I snatched him off the fence
where he was sitting, and walloped him in the road. No, I can't keep
from showing how much I think of her; there is so much of me," he added,
with a smile, "that I can't be a hypercrite all over at once."
At this she smiled, but her countenance grew serious and she said:
"I am sorry you have been compelled to resent an insinuation." She
gathered up the lines. "But perhaps you imagine more than is intended.
It is easy, and also natural that you should."

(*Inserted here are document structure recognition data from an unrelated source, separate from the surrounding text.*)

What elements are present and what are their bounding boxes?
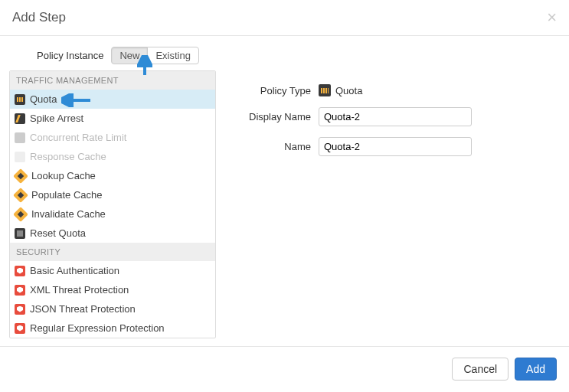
policy-item-lookup-cache[interactable]: Lookup Cache [10,166,215,185]
reset-quota-icon [15,228,25,239]
policy-details-panel: Policy Type Quota Display Name Name [227,70,560,181]
policy-item-concurrent-rate-limit: Concurrent Rate Limit [10,128,215,147]
policy-item-label: Concurrent Rate Limit [30,131,126,144]
shield-icon [15,323,25,334]
quota-icon [15,94,25,105]
policy-instance-toggle: New Existing [111,47,199,64]
policy-item-reset-quota[interactable]: Reset Quota [10,224,215,243]
rate-limit-icon [15,132,25,143]
policy-item-response-cache: Response Cache [10,147,215,166]
modal-footer: Cancel Add [0,346,569,391]
name-label: Name [234,141,311,152]
new-button[interactable]: New [111,47,148,64]
existing-button[interactable]: Existing [147,47,199,64]
policy-item-quota[interactable]: Quota [10,90,215,109]
policy-item-label: Lookup Cache [31,169,96,182]
policy-item-invalidate-cache[interactable]: Invalidate Cache [10,204,215,224]
policy-item-label: Spike Arrest [30,112,83,125]
category-header-security: SECURITY [10,243,215,261]
cancel-button[interactable]: Cancel [452,358,509,381]
modal-body: Policy Instance New Existing TRAFFIC MAN… [0,36,569,346]
display-name-input[interactable] [319,107,472,126]
display-name-row: Display Name [234,107,552,126]
policy-item-label: Response Cache [30,150,106,163]
shield-icon [15,285,25,296]
policy-item-basic-auth[interactable]: Basic Authentication [10,261,215,280]
shield-icon [15,304,25,315]
policy-type-text: Quota [335,85,362,96]
lookup-cache-icon [13,168,28,184]
policy-item-json-threat[interactable]: JSON Threat Protection [10,299,215,318]
policy-item-label: JSON Threat Protection [30,302,136,315]
category-header-traffic: TRAFFIC MANAGEMENT [10,71,215,90]
policy-item-label: Populate Cache [31,188,103,201]
display-name-label: Display Name [234,111,311,122]
quota-icon [319,84,331,96]
response-cache-icon [15,152,25,162]
policy-item-label: Invalidate Cache [31,207,106,220]
policy-instance-label: Policy Instance [37,50,103,61]
policy-instance-row: Policy Instance New Existing [9,36,560,70]
policy-item-label: Regular Expression Protection [30,322,165,335]
policy-type-row: Policy Type Quota [234,84,552,96]
invalidate-cache-icon [13,207,28,222]
content-row: TRAFFIC MANAGEMENT Quota Spike Arrest Co… [9,70,560,346]
policy-item-label: Basic Authentication [30,264,119,277]
policy-item-label: Reset Quota [30,227,86,240]
modal-header: Add Step × [0,0,569,36]
name-row: Name [234,137,552,156]
policy-item-label: XML Threat Protection [30,283,129,296]
policy-type-value: Quota [319,84,362,96]
policy-item-xml-threat[interactable]: XML Threat Protection [10,280,215,299]
add-button[interactable]: Add [515,358,557,381]
spike-arrest-icon [15,113,25,124]
close-icon[interactable]: × [547,9,557,26]
add-step-modal: Add Step × Policy Instance New Existing … [0,0,569,391]
policy-item-label: Quota [30,93,57,106]
modal-title: Add Step [12,10,66,25]
policy-item-regex-protection[interactable]: Regular Expression Protection [10,318,215,338]
name-input[interactable] [319,137,472,156]
policy-item-spike-arrest[interactable]: Spike Arrest [10,109,215,128]
policy-type-label: Policy Type [234,85,311,96]
policy-list: TRAFFIC MANAGEMENT Quota Spike Arrest Co… [9,70,216,338]
populate-cache-icon [13,188,28,203]
policy-item-populate-cache[interactable]: Populate Cache [10,185,215,204]
shield-icon [15,266,25,276]
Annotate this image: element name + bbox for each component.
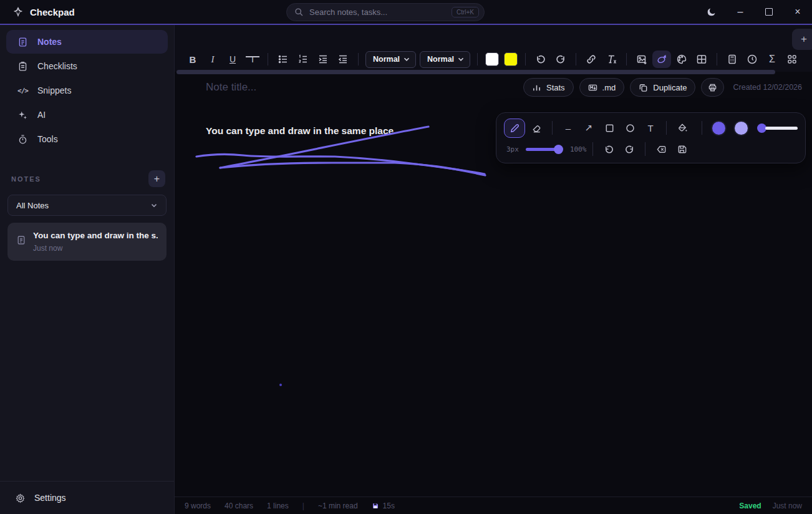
heading-select[interactable]: Normal bbox=[365, 51, 416, 68]
gear-icon bbox=[15, 493, 26, 503]
redo-icon bbox=[624, 144, 635, 155]
rectangle-tool-button[interactable] bbox=[600, 119, 619, 137]
size-slider-thumb[interactable] bbox=[554, 145, 563, 154]
draw-toolbar: – ↗ T bbox=[496, 112, 806, 163]
line-tool-button[interactable]: – bbox=[559, 119, 578, 137]
text-tool-button[interactable]: T bbox=[641, 119, 660, 137]
draw-undo-button[interactable] bbox=[599, 140, 618, 158]
sidebar-spacer bbox=[0, 261, 174, 481]
add-note-button[interactable]: + bbox=[148, 170, 165, 187]
line-count: 1 lines bbox=[267, 502, 289, 510]
color-primary-swatch[interactable] bbox=[711, 120, 727, 136]
indent-button[interactable] bbox=[314, 51, 332, 68]
eraser-icon bbox=[531, 123, 542, 133]
outdent-icon bbox=[337, 54, 349, 65]
save-drawing-button[interactable] bbox=[672, 140, 691, 158]
calculator-button[interactable] bbox=[723, 51, 742, 68]
redo-button[interactable] bbox=[551, 51, 570, 68]
bullet-list-button[interactable] bbox=[274, 51, 292, 68]
link-button[interactable] bbox=[582, 51, 601, 68]
global-search-input[interactable]: Search notes, tasks... Ctrl+K bbox=[286, 3, 485, 21]
app-logo-icon bbox=[12, 6, 24, 17]
bold-button[interactable]: B bbox=[183, 51, 202, 68]
underline-button[interactable]: U bbox=[223, 51, 242, 68]
divider bbox=[592, 142, 593, 156]
draw-mode-button[interactable] bbox=[652, 51, 671, 68]
sidebar-item-label: Checklists bbox=[37, 61, 77, 71]
strikethrough-button[interactable]: T bbox=[243, 51, 262, 68]
math-button[interactable]: Σ bbox=[763, 51, 781, 68]
sidebar-item-notes[interactable]: Notes bbox=[6, 30, 168, 54]
sidebar-item-tools[interactable]: Tools bbox=[6, 127, 168, 151]
search-placeholder: Search notes, tasks... bbox=[309, 7, 452, 17]
close-button[interactable]: × bbox=[783, 0, 812, 24]
divider bbox=[552, 121, 553, 135]
shortcuts-button[interactable] bbox=[783, 51, 801, 68]
circle-tool-button[interactable] bbox=[621, 119, 639, 137]
stroke-size-slider[interactable] bbox=[526, 145, 563, 154]
font-select[interactable]: Normal bbox=[420, 51, 470, 68]
clock-icon bbox=[747, 54, 758, 65]
insert-image-button[interactable] bbox=[632, 51, 651, 68]
timer-button[interactable] bbox=[743, 51, 761, 68]
maximize-icon bbox=[765, 8, 773, 16]
draw-redo-button[interactable] bbox=[620, 140, 639, 158]
chevron-down-icon bbox=[150, 201, 158, 210]
md-label: .md bbox=[602, 83, 616, 92]
toolbar-scrollbar[interactable] bbox=[176, 70, 775, 74]
text-color-swatch[interactable] bbox=[485, 52, 499, 66]
search-icon bbox=[294, 7, 304, 17]
export-md-button[interactable]: .md bbox=[579, 78, 625, 97]
theme-toggle-button[interactable] bbox=[697, 0, 726, 24]
stroke-size-label: 3px bbox=[506, 145, 519, 153]
stopwatch-icon bbox=[17, 134, 28, 145]
opacity-slider-track bbox=[765, 127, 798, 130]
floppy-icon bbox=[677, 144, 687, 155]
arrow-tool-button[interactable]: ↗ bbox=[579, 119, 598, 137]
redo-icon bbox=[555, 54, 566, 65]
clear-canvas-button[interactable] bbox=[652, 140, 670, 158]
sidebar-item-settings[interactable]: Settings bbox=[0, 481, 174, 514]
code-icon: </> bbox=[17, 85, 28, 96]
note-item-time: Just now bbox=[33, 244, 158, 253]
notes-filter-select[interactable]: All Notes bbox=[7, 195, 167, 216]
numbered-list-button[interactable] bbox=[294, 51, 312, 68]
stats-button[interactable]: Stats bbox=[523, 78, 574, 97]
chevron-down-icon bbox=[402, 55, 411, 64]
minimize-button[interactable]: – bbox=[726, 0, 755, 24]
note-title-input[interactable]: Note title... bbox=[206, 81, 518, 94]
undo-button[interactable] bbox=[531, 51, 550, 68]
indent-icon bbox=[317, 54, 329, 65]
opacity-slider[interactable] bbox=[757, 124, 798, 133]
editor-text-line[interactable]: You can type and draw in the same place bbox=[206, 125, 394, 137]
pencil-tool-button[interactable] bbox=[504, 119, 525, 138]
fill-tool-button[interactable] bbox=[673, 119, 692, 137]
duplicate-button[interactable]: Duplicate bbox=[630, 78, 695, 97]
note-editor-canvas[interactable]: You can type and draw in the same place bbox=[175, 103, 812, 497]
table-icon bbox=[696, 54, 707, 65]
color-secondary-swatch[interactable] bbox=[733, 120, 749, 136]
eraser-tool-button[interactable] bbox=[527, 119, 546, 137]
palette-button[interactable] bbox=[672, 51, 691, 68]
sparkles-icon bbox=[17, 110, 28, 120]
duplicate-label: Duplicate bbox=[653, 83, 687, 92]
sidebar-item-ai[interactable]: AI bbox=[6, 103, 168, 127]
note-list-item[interactable]: You can type and draw in the s... Just n… bbox=[7, 223, 167, 261]
maximize-button[interactable] bbox=[755, 0, 783, 24]
italic-button[interactable]: I bbox=[203, 51, 222, 68]
print-button[interactable] bbox=[701, 78, 724, 97]
window-controls: – × bbox=[697, 0, 812, 24]
outdent-button[interactable] bbox=[334, 51, 352, 68]
draw-toolbar-row-1: – ↗ T bbox=[504, 118, 798, 138]
strike-bar bbox=[246, 56, 259, 57]
sidebar: Notes Checklists </> Snippets bbox=[0, 25, 175, 514]
draw-toolbar-row-2: 3px 100% bbox=[504, 139, 798, 159]
clear-format-button[interactable] bbox=[602, 51, 621, 68]
sidebar-item-label: AI bbox=[37, 110, 46, 120]
note-title-row: Note title... Stats .md Duplicate bbox=[175, 72, 812, 103]
checklist-icon bbox=[17, 61, 28, 72]
sidebar-item-snippets[interactable]: </> Snippets bbox=[6, 79, 168, 102]
table-button[interactable] bbox=[692, 51, 711, 68]
highlight-color-swatch[interactable] bbox=[504, 52, 518, 66]
sidebar-item-checklists[interactable]: Checklists bbox=[6, 54, 168, 78]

Jim made no reply. She bowed to him, shook the lines, and the old horse
moved on. Just before reaching a bend in the road, she looked back at
him. How powerful was his bearing, how strong his stride; and with all
his bigness he was not ungraceful.
Everywhere, in the fields, along the fences, lay October's wasteful
ripeness, but the season was about to turn, for the bleak corner of
November was in sight. A sharp wind blew out of a cloud that hung low
over the river, and far away against the darkening sky was a gray
triangle traced, the flight of wild geese from the north. With the
stiffening and the lagging of the breeze came lower and then louder the
puffing of a cotton gin.
Under a persimmon tree Jim Taylor halted, and with his arms resting on a
fence he stood dreamily looking across a field. Afar off the cotton
pickers were bobbing between the rows. The scene was more dull than
bright; to a stranger it would have been dreary, the dead level, the
lone buzzard away over yonder, sailing above the tops of the ragged
trees; but for this man the view was overspread with a memory of
childhood. He was meditating upon leaving his home; he felt that his
departure was demanded. And yet he knew that not elsewhere could he find
contentment. Amid such scenes he had been born and reared. He was like
the deer--would rather feed upon the rough oak foliage of a native
forest than to feast upon the rich grasses of a strange land. But he had
made up his mind to go. He had heard of the charm of the hills, the
valleys and the streams in the northern part of the state, and once he
had gone thither to acquaint himself with that paradise, but in
disappointment he had come back, bringing the opinion that the people
were cold and unconcerned in the comfort and the welfare of a stranger.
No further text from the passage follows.